We wrangled our way though the conversation, snaking around issues that were convenient, snarky remarks, indignant responses, loud voices.  We learned a lot.  The conversation was about her frustration with a group at school that she has to work with for another three weeks.  The class is about groups.  Working in groups is hard, especially when you are young and don’t have a lot of life experience to draw on.  It’s frustrating.  The conversation was about feeling unappreciated.  No one noticing your accomplishments, and you’re working your ass off.  You don’t even want to be engaged in the things you are tied to and yet you’re still doing a good job.  …and people can only notice what you DIDN’T do.  And then it was about fear.  Fear of being betrayed in friendship…again.  How she’d been so upset for no reason the night before and burst into tears at midnight, alone in her room.  She wanted to call her friend and talk to her, but that would involve risk.  Putting yourself out there, sharing part of yourself with someone and not feeling safe.  That is some scary stuff.  Because she’s been burned before.  Maliciously reeled in and used by a friend who really wasn’t a friend, but sold the act to perfection.  To this day she is afraid of women in relationships.  She hates that. I hate it for her.  It was so unfair and truly, my heart breaks for her.  But that is life.  You learn who you can trust and who you can’t.  And the lessons aren’t easy and there are no fond memories.  And you take all that hurt and anger and fear, and embarrassment at having been played, and make it about yourself.  What’s wrong with you?  And you wonder what makes people so hurtful and have such callous disregard for another person.  And you become jaded and fearful.  And you pick fights with your mother because you can’t hold it in.  And you both cry and yell and point fingers and desperately want it to have never happened.  But it’s too late, because it did.  And you see yourself at 19 and think about the future and where you went wrong and where you went right.  You think about the path you chose and the hurts and fears you encountered.  And she will live all of that, too.  On her own path and in her own way.  And she will learn, sometimes the hard way.  And there isn’t anything you can do, but be her mom.

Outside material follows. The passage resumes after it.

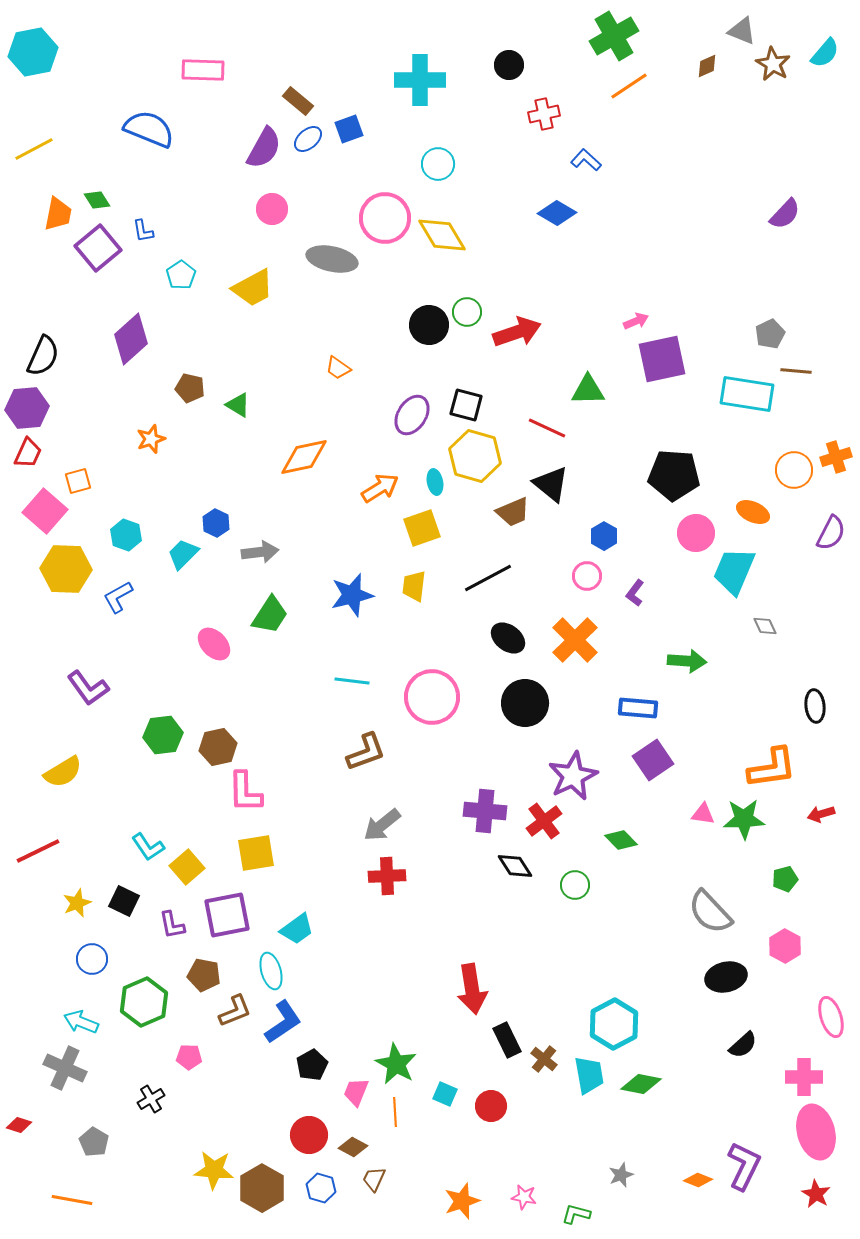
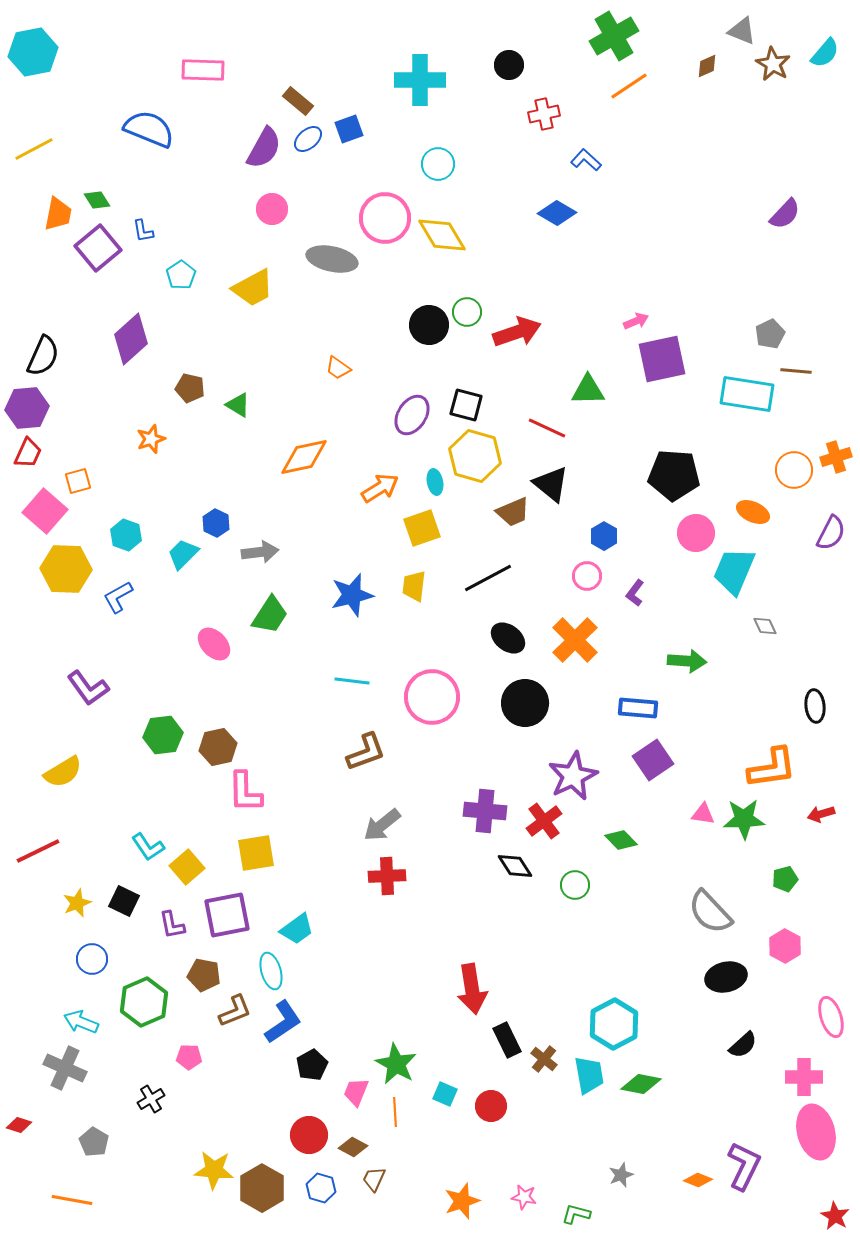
red star at (816, 1194): moved 19 px right, 22 px down
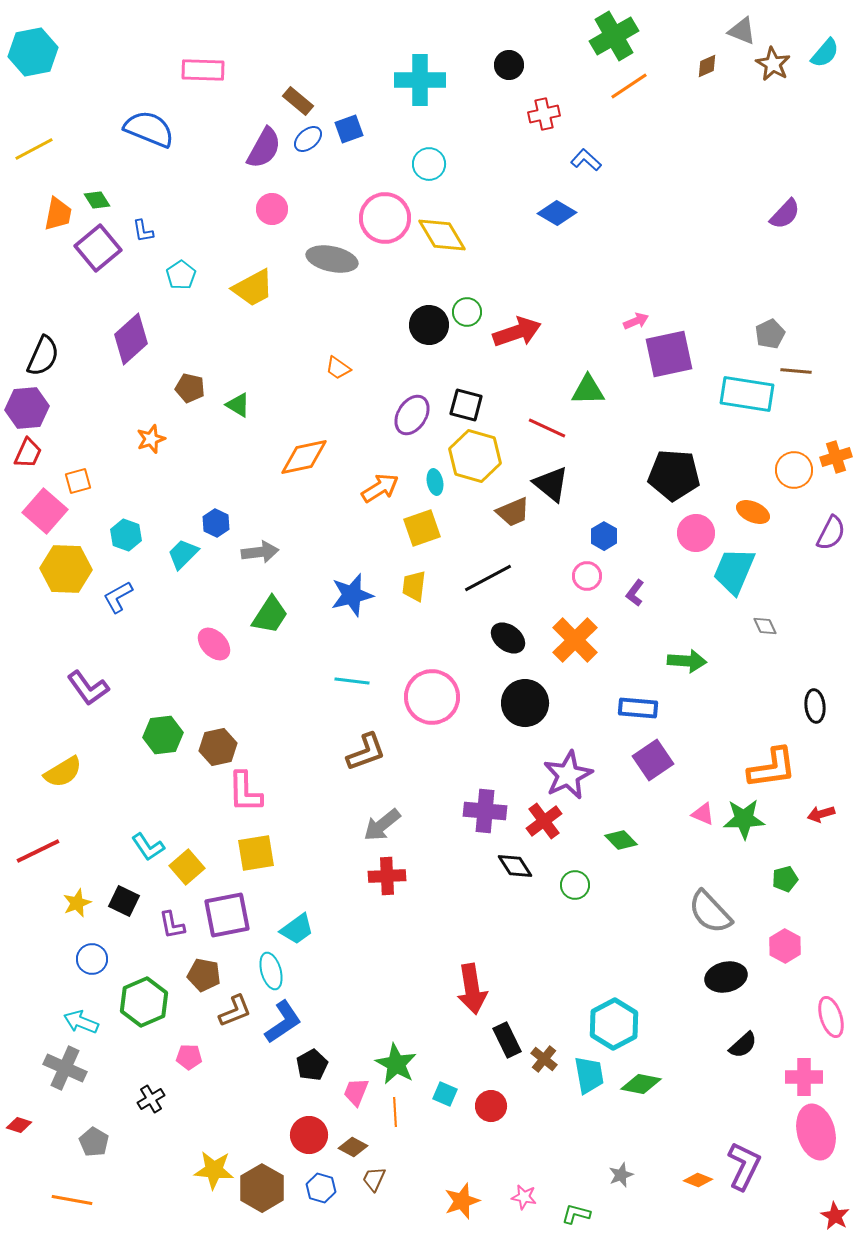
cyan circle at (438, 164): moved 9 px left
purple square at (662, 359): moved 7 px right, 5 px up
purple star at (573, 776): moved 5 px left, 1 px up
pink triangle at (703, 814): rotated 15 degrees clockwise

Sometimes late at night, my daughter will come and crawl into bed with me… just before I’m getting ready to turn out the light.  Her timing is impeccable.  She’ll want to talk about something.  And I just want to sleep.  Five thirty comes early.  But there is no sleep and whether it’s two minutes or two hours you’ll listen and offer advice.  She doesn’t always want advice, but sometimes I forget that.  I’m good at the advice, but that isn’t what she needs.  She needs her mom.  Just to be there.  Sometimes sleep deprived, sometimes rocking her, sometimes exhausted and near tears.  Always grateful. Because this grown woman lying next to me is my little girl.  Because when she comes in and sits on your bed at midnight and wants to talk, that is a train whistle moment.  And I’m in love with the train whistle.